Consider the following function:
unsigned sum_evens (unsigned number) {
number &= ~1; // ~1 = 0xfffffffe (32-bit CPU)
unsigned result = 0;
while (number) {
result += number;
number -= 2;
}
return result;
}
Now, let's play the compiler game and try to compile this by hand. I'm going to assume you're using x86 because that's what most desktop computers use. (x86 is the instruction set for Intel compatible CPUs.)
Let's go through a simple (unoptimized) version of how this routine could look like when compiled:
sum_evens:
and edi, 0xfffffffe ;edi is where the first argument goes
xor eax, eax ;set register eax to 0
cmp edi, 0 ;compare number to 0
jz .done ;if edi = 0, jump to .done
.loop:
add eax, edi ;eax = eax + edi
sub edi, 2 ;edi = edi - 2
jnz .loop ;if edi != 0, go back to .loop
.done:
ret ;return (value in eax is returned to caller)
Now, as you can see, the constants in the code (0, 2, 1) actually show up as part of the CPU instructions! In fact, 1 doesn't show up at all; the compiler (in this case, just me) already calculates ~1 and uses the result in the code.

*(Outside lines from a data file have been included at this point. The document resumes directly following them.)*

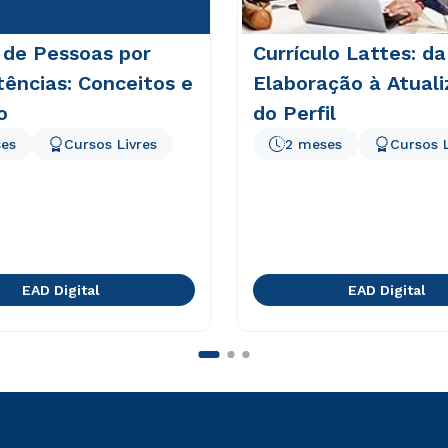
 de Pessoas por
Currículo Lattes: da
ências: Conceitos e
Elaboração à Atual
o
do Perfil
es
Cursos Livres
2 meses
Cursos L
EAD Digital
EAD Digital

While you can take the address of a CPU instruction, it often makes no sense to take the address of a part of it (in x86 you sometimes can, but in many other CPUs you simply cannot do this at all), and code addresses are fundamentally different from data addresses (which is why you cannot treat a function pointer (a code address) as a regular pointer (a data address)). In some CPU architectures, code addresses and data addresses are completely incompatible (although this is not the case of x86 in the way most modern OSes use it).
Do notice that while (number) is equivalent to while (number != 0). That 0 doesn't show up in the compiled code at all! It's implied by the jnz instruction (jump if not zero). This is another reason why you cannot take the address of that 0 — it doesn't have one, it's literally nowhere.
I hope this makes it clearer for you.